05:41En revanche, c'est vrai qu'on peut se poser la question au niveau de la politique monétaire.
05:46Est-ce que les taux réels actuels, par rapport à la situation de l'ensemble de la zone euro, qui n'est quand même pas folichonne,
05:53les taux réels, est-ce qu'ils ne pourraient pas être un peu plus bas quand même ?
05:57Surtout qu'on a eu une appréciation de l'euro quand même assez significative, qui pèse sur la compétitivité des entreprises.
06:02Et peut-être qu'il y a un peu de pusillanisme de la part de la BCE qui pourrait peut-être aller un petit peu plus loin
06:09compte tenu d'une inflation qui est quand même sous contrôle.
06:12Oui, parce que là, on ne peut pas tirer de conclusion.
06:13Et après, on aura la réaction de Laurent Martin également.
06:16On ne peut pas tirer de conclusion, mais on a quand même l'impression que là, pour l'instant,
06:18tant qu'il n'y a pas de dégradation supplémentaire, il n'y aura pas de baisse de taux supplémentaire de la part de la BCE.

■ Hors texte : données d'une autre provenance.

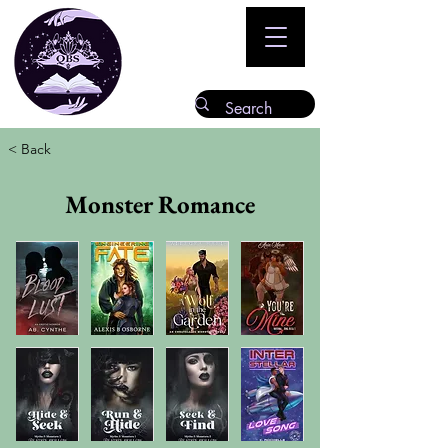
< Back
Monster Romance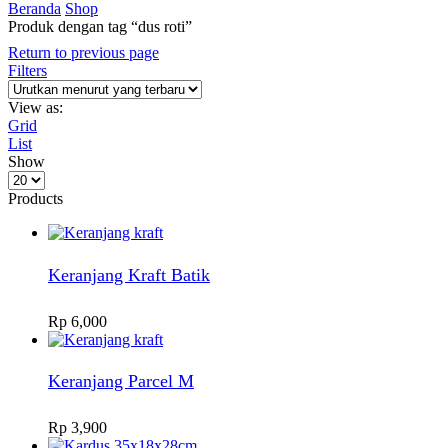
Beranda
Shop
Produk dengan tag “dus roti”
Return to previous page
Filters
View as:
Grid
List
Show
Products
per
Products
page
Keranjang Kraft Batik
Rp
6,000
Keranjang Parcel M
Rp
3,900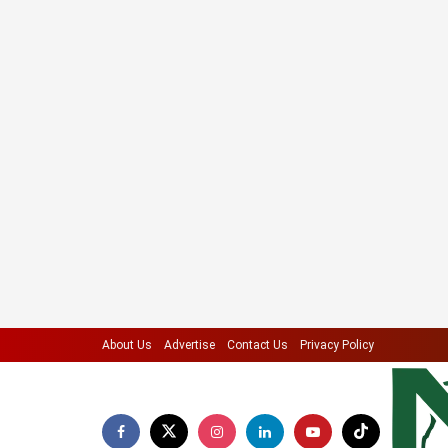
About Us
Advertise
Contact Us
Privacy Policy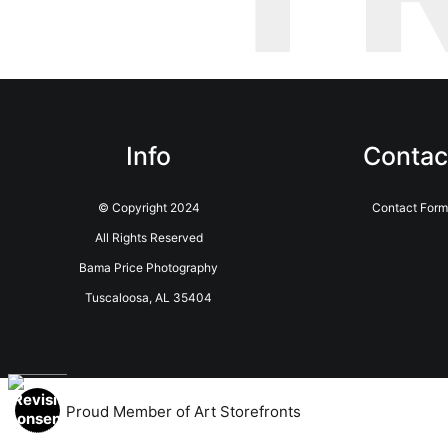
Info
Contac
© Copyright 2024
Contact For
All Rights Reserved
Bama Price Photography
Tuscaloosa, AL 35404
Proud Member of Art Storefronts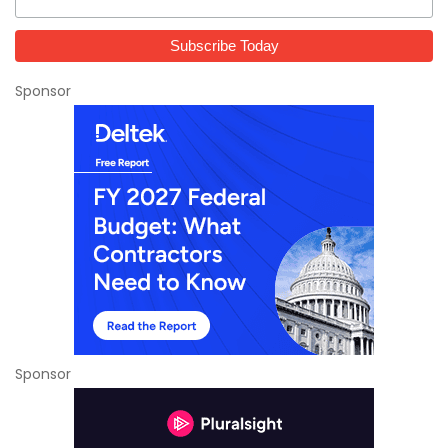
Sponsor
Sponsor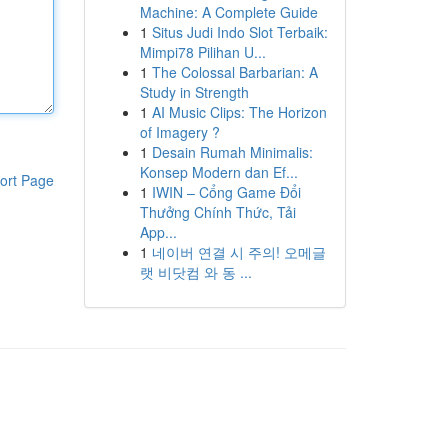
Machine: A Complete Guide
1
Situs Judi Indo Slot Terbaik:
Mimpi78 Pilihan U...
1
The Colossal Barbarian: A
Study in Strength
1
AI Music Clips: The Horizon
of Imagery ?
1
Desain Rumah Minimalis:
Konsep Modern dan Ef...
ort Page
1
IWIN – Cổng Game Đổi
Thưởng Chính Thức, Tải
App...
1
네이버 연결 시 주의! 오메글
랫 비닷컴 와 동 ...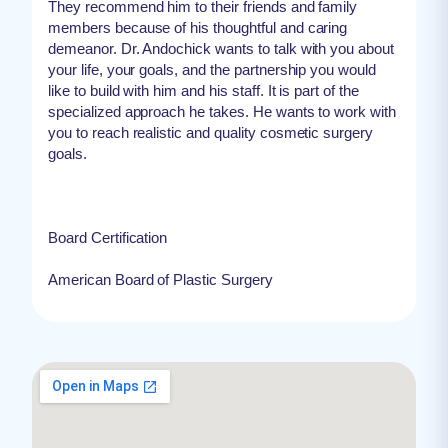
They recommend him to their friends and family
members because of his thoughtful and caring
demeanor. Dr. Andochick wants to talk with you about
your life, your goals, and the partnership you would
like to build with him and his staff. It is part of the
specialized approach he takes. He wants to work with
you to reach realistic and quality cosmetic surgery
goals.
Board Certification
American Board of Plastic Surgery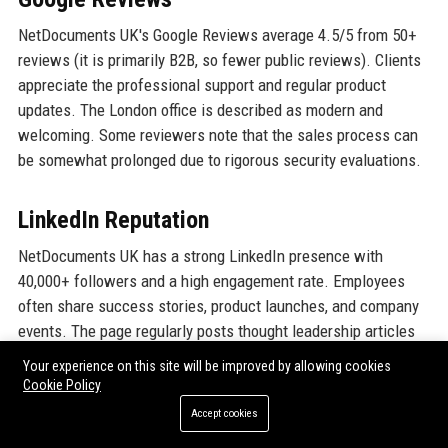
NetDocuments UK's Google Reviews average 4.5/5 from 50+
reviews (it is primarily B2B, so fewer public reviews). Clients
appreciate the professional support and regular product
updates. The London office is described as modern and
welcoming. Some reviewers note that the sales process can
be somewhat prolonged due to rigorous security evaluations.
LinkedIn Reputation
NetDocuments UK has a strong LinkedIn presence with
40,000+ followers and a high engagement rate. Employees
often share success stories, product launches, and company
events. The page regularly posts thought leadership articles
on legal tech trends. Many clients interact with content,
Your experience on this site will be improved by allowing cookies
reinforcing a positive brand image. The UK branch is
Cookie Policy
frequently mentioned in posts about GDPR compliance and AI
Accept cookies
in law.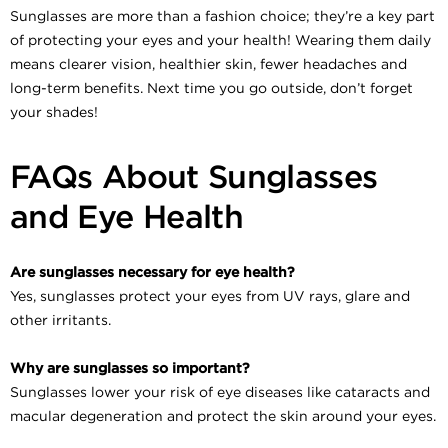
Sunglasses are more than a fashion choice; they’re a key part
of protecting your eyes and your health! Wearing them daily
means clearer vision, healthier skin, fewer headaches and
long-term benefits. Next time you go outside, don’t forget
your shades!
FAQs About Sunglasses
and Eye Health
Are sunglasses necessary for eye health?
Yes, sunglasses protect your eyes from UV rays, glare and
other irritants.
Why are sunglasses so important?
Sunglasses lower your risk of eye diseases like cataracts and
macular degeneration and protect the skin around your eyes.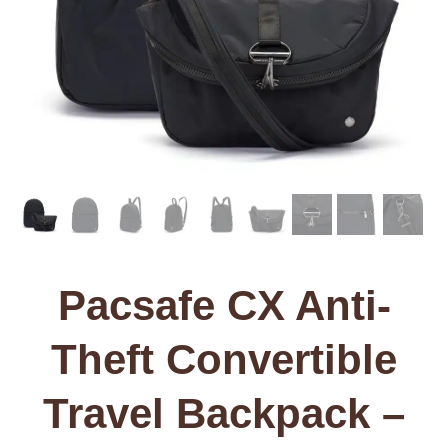
Pacsafe CX Anti-
Theft Convertible
Travel Backpack –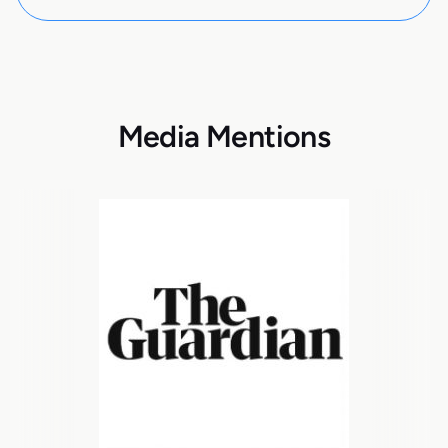
Media Mentions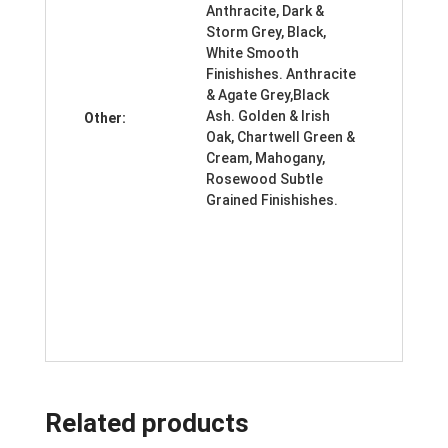
Anthracite, Dark &
Storm Grey, Black,
White Smooth
Finishishes. Anthracite
& Agate Grey,Black
Ash. Golden & Irish
Other:
Oak, Chartwell Green &
Cream, Mahogany,
Rosewood Subtle
Grained Finishishes.
Related products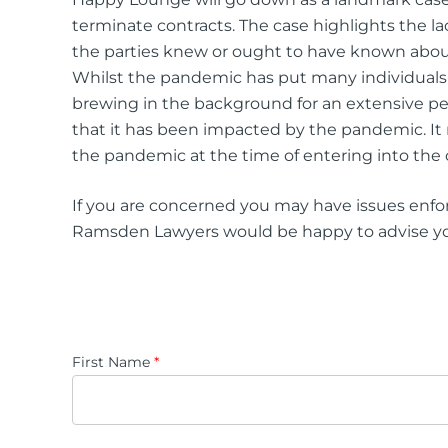
terminate contracts. The case highlights the l
the parties knew or ought to have known about 
Whilst the pandemic has put many individuals 
brewing in the background for an extensive perio
that it has been impacted by the pandemic. It 
the pandemic at the time of entering into the 
If you are concerned you may have issues enfo
Ramsden Lawyers would be happy to advise you 
First Name
*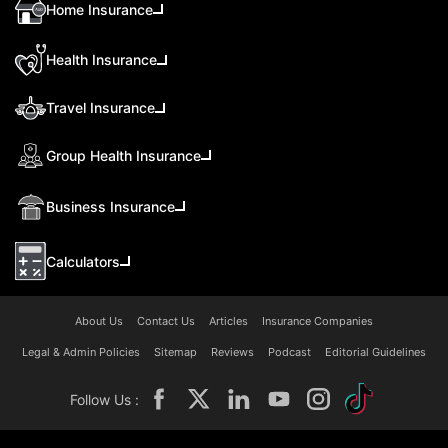
Home Insurance
Health Insurance
Travel Insurance
Group Health Insurance
Business Insurance
Calculators
About Us
Contact Us
Articles
Insurance Companies
Legal & Admin Policies
Sitemap
Reviews
Podcast
Editorial Guidelines
Follow Us :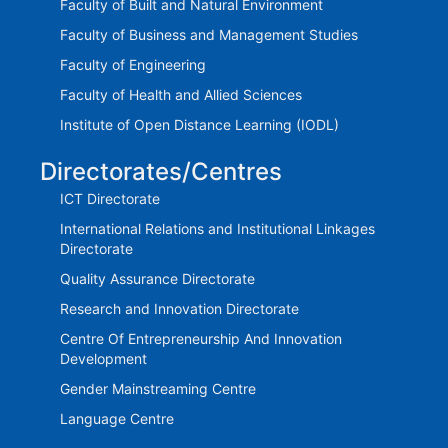
Faculty of Built and Natural Environment
Faculty of Business and Management Studies
Faculty of Engineering
Faculty of Health and Allied Sciences
Institute of Open Distance Learning (IODL)
Directorates/Centres
ICT Directorate
International Relations and Institutional Linkages
Directorate
Quality Assurance Directorate
Research and Innovation Directorate
Centre Of Entrepreneurship And Innovation
Development
Gender Mainstreaming Centre
Language Centre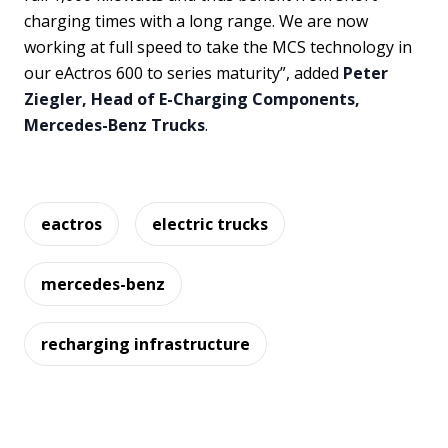
charging times with a long range. We are now
working at full speed to take the MCS technology in
our eActros 600 to series maturity”, added
Peter
Ziegler, Head of E-Charging Components,
Mercedes-Benz Trucks
.
eactros
electric trucks
mercedes-benz
recharging infrastructure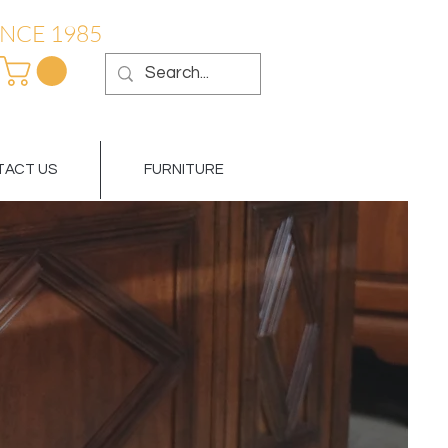
NCE 1985
ACT US
FURNITURE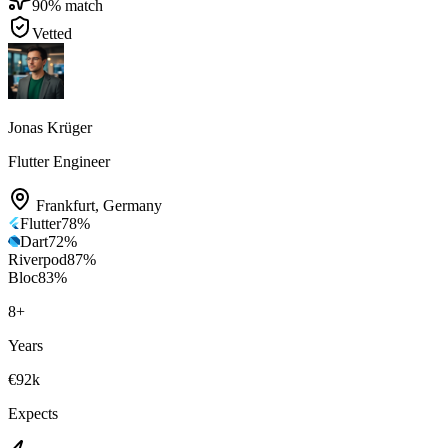
90
% match
Vetted
Jonas Krüger
Flutter Engineer
Frankfurt
,
Germany
Flutter
78
%
Dart
72
%
Riverpod
87
%
Bloc
83
%
8
+
Years
€92k
Expects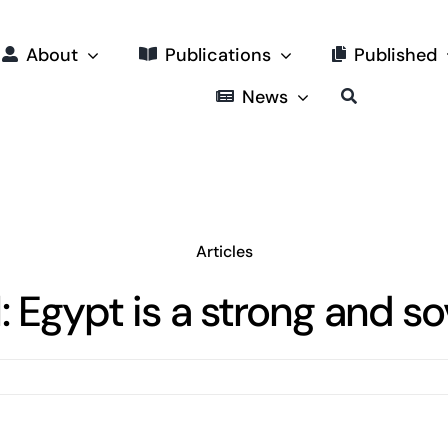
About
Publications
Published
News
Articles
: Egypt is a strong and so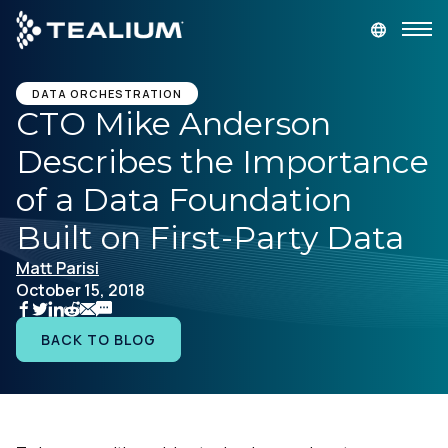
main
content
GET A DEMO
LOGIN
DATA ORCHESTRATION
CTO Mike Anderson
Describes the Importance
Platform
of a Data Foundation
Solutions
Built on First-Party Data
Matt Parisi
Industries
October 15, 2018
Resources
BACK TO BLOG
Developer
Company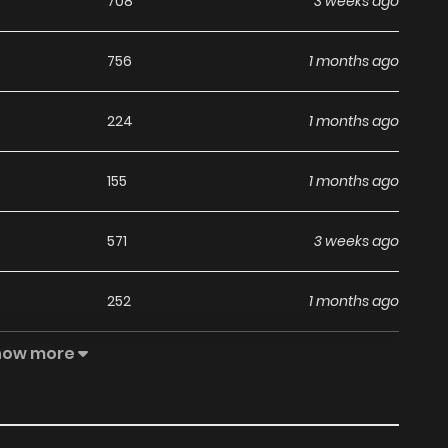
708
3 weeks ago
756
1 months ago
224
1 months ago
155
1 months ago
571
3 weeks ago
252
1 months ago
how more
888
1 months ago
156
1 months ago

06:24Donc, ça signe quelque part potentiellement un arrêt des baisses de taux de la BCE, selon vous, Nuno Texera ?
06:30C'est un peu ce que ça laisse entendre.
06:32Nous, on pense qu'il peut y avoir encore une ou deux baisses d'ici à la fin de l'année.
06:35On est carrément hors consensus.
06:37D'accord.
06:37Aujourd'hui, compte tenu de la décision d'aujourd'hui, on n'attendait rien pour aujourd'hui,
06:42mais on pense encore à octobre et à décembre.
06:45Laurent Martin, comment est-ce que vous analysez cette décision de politique monétaire ?
06:49Alors, effectivement, qui n'est une surprise pour personne.
06:51Est-ce que vous avez écouté Christine Lagarde également ?
06:54Est-ce qu'il y a des choses qui vous ont marquées dans son discours ?
06:57Peut-être dans ses prévisions économiques, prévisions d'inflation,
07:00ou tout simplement comme en réaction au contexte économique actuel en zone euro ?
07:06J'ai écouté la conférence de presse de Christine Lagarde.
07:11Au bout de la conférence de presse, il faut quand même avoir une haute,
07:14certaines ténacités.
07:15On sent de l'admiration sur le plan.
07:17Surtout dans le contexte où, effectivement, on n'attendait rien et que les questions sont assez tatillonnes, on va dire.
07:27Moi, je suis dans le consensus.
07:29Je pense que la BCE ne baissera pas de nouveau ses taux d'ici la fin de l'année,
07:34que la marche est très haute pour qu'ils baissent de nouveau leurs taux, à fortiori d'ici la fin de l'année.
07:39Je suis d'accord avec ce que vient de dire Nino, c'est-à-dire qu'on peut imaginer des taux d'ici neuf mois, un an, qu'ils soient à 1,50.
07:49J'ai retenu une phrase intéressante de Christine Lagarde quand elle a été interrogée sur la France, la situation de la France, etc.
07:58Et elle a un petit peu biaisé, donc elle ne prend jamais position sur un pays en particulier.
08:04En revanche, elle a noté une chose, c'est que la dispersion des spreads dans la zone euro entre les pays a diminué.
08:13C'est-à-dire que la France est plutôt l'outsider par rapport aux autres pays de la zone euro.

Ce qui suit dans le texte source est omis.